Prompt: Starting at the line that holds "Louisburg Homes for Sale" and stopping at the line that holds "Add us as a preferred source", restate the records below word for word, with both of those lines included.

Dataset:
- - -

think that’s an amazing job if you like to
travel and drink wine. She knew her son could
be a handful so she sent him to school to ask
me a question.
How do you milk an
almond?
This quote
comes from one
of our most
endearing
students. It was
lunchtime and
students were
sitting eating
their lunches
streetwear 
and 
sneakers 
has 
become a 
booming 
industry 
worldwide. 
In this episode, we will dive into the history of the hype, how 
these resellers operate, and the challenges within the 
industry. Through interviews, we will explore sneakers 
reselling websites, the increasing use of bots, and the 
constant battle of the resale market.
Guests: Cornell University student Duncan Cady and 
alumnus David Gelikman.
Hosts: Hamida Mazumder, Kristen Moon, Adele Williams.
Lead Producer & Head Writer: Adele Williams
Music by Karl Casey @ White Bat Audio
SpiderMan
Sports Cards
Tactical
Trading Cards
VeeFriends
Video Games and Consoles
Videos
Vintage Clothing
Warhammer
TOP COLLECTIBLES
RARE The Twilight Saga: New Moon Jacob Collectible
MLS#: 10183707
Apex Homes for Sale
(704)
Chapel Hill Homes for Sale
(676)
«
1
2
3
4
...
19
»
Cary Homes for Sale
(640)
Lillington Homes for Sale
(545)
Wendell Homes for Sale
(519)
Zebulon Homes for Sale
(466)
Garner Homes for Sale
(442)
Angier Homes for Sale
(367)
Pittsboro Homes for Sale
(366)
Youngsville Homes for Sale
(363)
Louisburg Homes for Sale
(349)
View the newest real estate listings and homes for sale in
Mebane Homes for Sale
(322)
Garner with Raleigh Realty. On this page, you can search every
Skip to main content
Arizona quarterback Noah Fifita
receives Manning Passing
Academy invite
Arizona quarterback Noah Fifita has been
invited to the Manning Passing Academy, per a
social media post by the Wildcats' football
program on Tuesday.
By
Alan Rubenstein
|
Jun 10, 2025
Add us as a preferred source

- - -

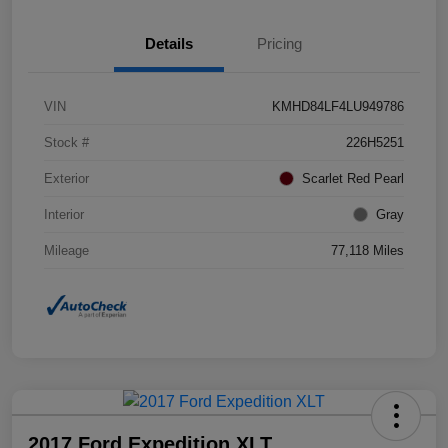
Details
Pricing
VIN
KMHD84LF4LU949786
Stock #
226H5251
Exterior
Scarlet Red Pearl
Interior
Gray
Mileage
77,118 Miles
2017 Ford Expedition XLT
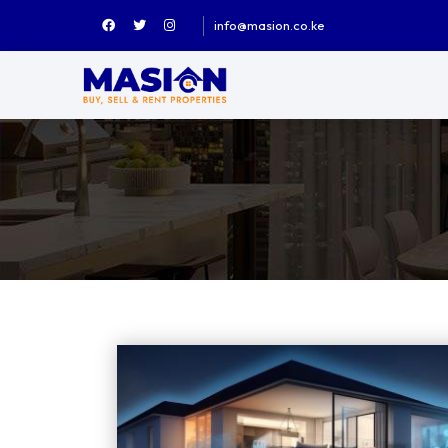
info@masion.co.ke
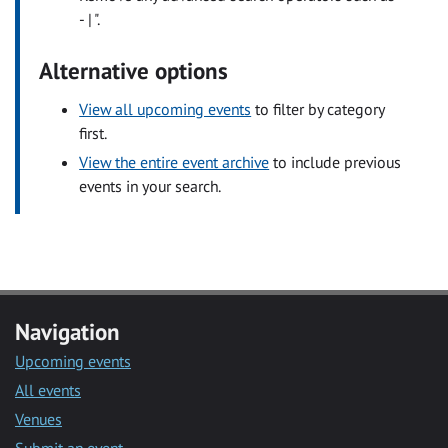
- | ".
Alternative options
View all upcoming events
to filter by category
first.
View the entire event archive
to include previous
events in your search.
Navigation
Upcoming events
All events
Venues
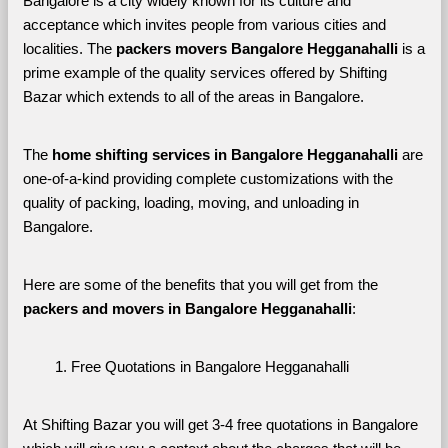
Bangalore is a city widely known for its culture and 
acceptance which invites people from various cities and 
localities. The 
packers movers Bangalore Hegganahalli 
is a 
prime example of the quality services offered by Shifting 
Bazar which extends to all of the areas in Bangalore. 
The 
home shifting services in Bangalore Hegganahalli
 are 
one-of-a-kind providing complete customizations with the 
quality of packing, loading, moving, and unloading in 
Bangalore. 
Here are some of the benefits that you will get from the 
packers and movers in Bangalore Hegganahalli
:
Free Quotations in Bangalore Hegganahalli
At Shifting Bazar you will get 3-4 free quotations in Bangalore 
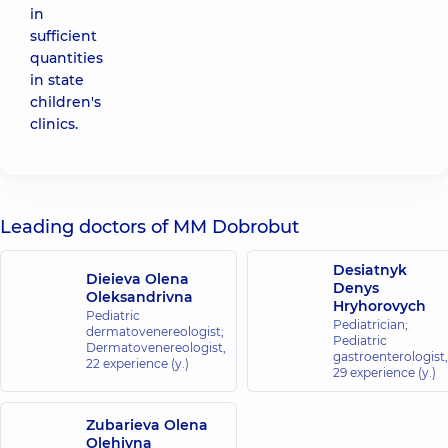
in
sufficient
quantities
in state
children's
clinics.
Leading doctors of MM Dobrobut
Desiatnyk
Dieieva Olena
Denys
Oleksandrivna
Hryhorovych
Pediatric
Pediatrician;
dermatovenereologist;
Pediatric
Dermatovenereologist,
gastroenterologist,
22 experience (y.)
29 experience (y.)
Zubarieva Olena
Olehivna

- - -

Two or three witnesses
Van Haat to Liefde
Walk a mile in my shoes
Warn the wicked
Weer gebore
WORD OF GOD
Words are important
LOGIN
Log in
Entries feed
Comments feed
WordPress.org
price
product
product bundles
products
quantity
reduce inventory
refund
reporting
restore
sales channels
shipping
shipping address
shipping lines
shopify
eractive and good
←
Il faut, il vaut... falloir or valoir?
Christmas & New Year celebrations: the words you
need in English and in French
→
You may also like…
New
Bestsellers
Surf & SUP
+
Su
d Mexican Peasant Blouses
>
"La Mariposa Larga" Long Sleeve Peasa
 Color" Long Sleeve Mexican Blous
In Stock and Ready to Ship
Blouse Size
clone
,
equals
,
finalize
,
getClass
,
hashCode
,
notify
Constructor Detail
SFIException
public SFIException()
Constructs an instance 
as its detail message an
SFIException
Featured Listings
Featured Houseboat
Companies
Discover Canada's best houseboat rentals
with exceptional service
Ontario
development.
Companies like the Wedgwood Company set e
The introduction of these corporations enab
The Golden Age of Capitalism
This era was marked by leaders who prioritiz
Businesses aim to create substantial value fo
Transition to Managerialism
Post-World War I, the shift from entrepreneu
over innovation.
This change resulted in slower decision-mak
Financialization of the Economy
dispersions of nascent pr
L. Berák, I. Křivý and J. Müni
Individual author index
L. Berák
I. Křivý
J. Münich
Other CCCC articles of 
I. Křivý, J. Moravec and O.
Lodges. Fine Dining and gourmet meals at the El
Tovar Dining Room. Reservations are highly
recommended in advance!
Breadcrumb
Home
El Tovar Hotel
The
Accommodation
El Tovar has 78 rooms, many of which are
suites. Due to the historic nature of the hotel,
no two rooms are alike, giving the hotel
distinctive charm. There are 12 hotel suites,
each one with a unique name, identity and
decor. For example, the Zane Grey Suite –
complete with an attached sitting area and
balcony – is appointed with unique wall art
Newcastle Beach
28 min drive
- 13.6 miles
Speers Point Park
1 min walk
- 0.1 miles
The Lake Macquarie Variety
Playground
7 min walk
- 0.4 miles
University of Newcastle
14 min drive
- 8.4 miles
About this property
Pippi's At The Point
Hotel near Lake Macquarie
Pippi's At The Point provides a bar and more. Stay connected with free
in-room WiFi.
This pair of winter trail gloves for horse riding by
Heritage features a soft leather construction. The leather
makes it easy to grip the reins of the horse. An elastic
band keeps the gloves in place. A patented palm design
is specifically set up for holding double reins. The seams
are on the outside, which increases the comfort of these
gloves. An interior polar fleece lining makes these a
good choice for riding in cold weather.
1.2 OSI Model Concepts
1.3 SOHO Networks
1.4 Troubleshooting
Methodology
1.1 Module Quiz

- - -

Result below:
Louisburg Homes for Sale
(349)
View the newest real estate listings and homes for sale in
Mebane Homes for Sale
(322)
Garner with Raleigh Realty. On this page, you can search every
Skip to main content
Arizona quarterback Noah Fifita
receives Manning Passing
Academy invite
Arizona quarterback Noah Fifita has been
invited to the Manning Passing Academy, per a
social media post by the Wildcats' football
program on Tuesday.
By
Alan Rubenstein
|
Jun 10, 2025
Add us as a preferred source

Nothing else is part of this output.